-- Required work --
Search the material below for lines containing the string "each", and copy every one you find.

(Beginning of Task input)

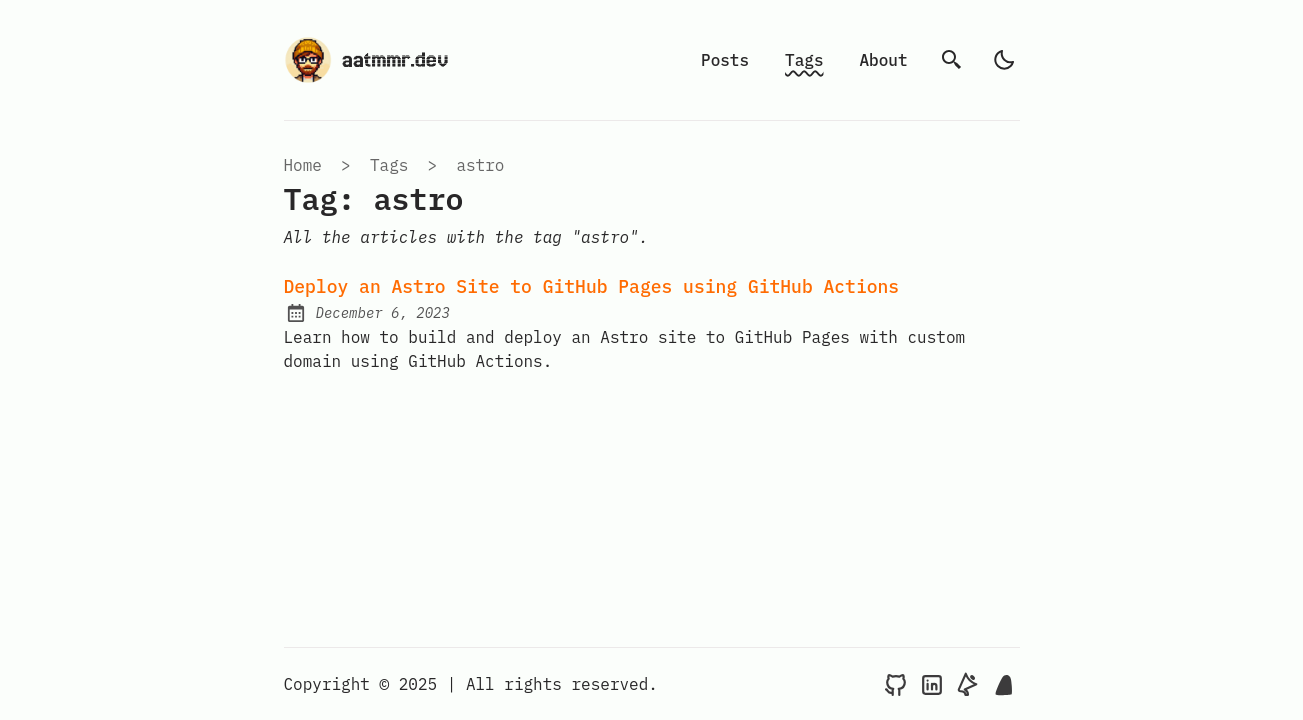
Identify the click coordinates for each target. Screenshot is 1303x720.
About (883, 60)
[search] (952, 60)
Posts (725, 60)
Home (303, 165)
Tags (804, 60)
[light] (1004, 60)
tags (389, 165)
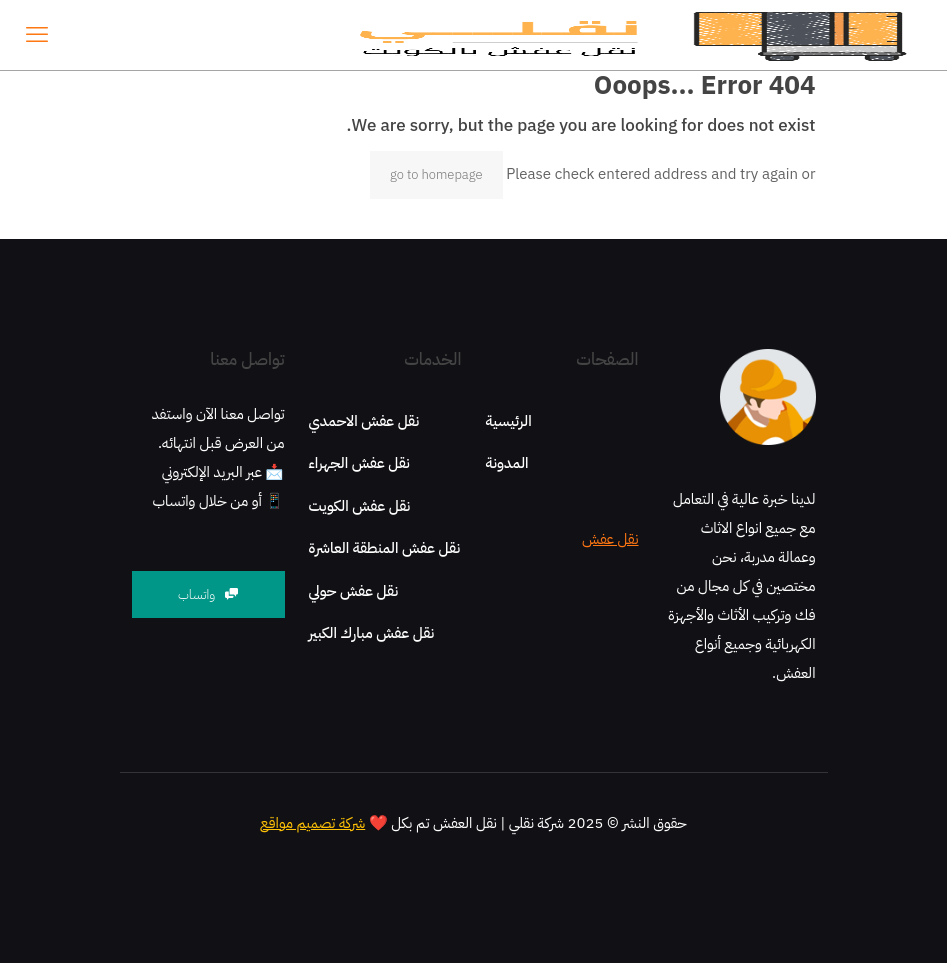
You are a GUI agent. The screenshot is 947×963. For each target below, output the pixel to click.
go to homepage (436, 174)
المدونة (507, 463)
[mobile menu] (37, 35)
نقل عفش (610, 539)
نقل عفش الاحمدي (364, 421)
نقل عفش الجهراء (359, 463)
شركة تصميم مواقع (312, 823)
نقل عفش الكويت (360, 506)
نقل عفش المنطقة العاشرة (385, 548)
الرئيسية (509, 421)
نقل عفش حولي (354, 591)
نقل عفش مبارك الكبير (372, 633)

(End of Task input)

-- Task output --
Identify the click coordinates for each target. Screenshot is 1303x720.
You are a GUI agent. The screenshot is 947×963. For each target below, output the pixel to click.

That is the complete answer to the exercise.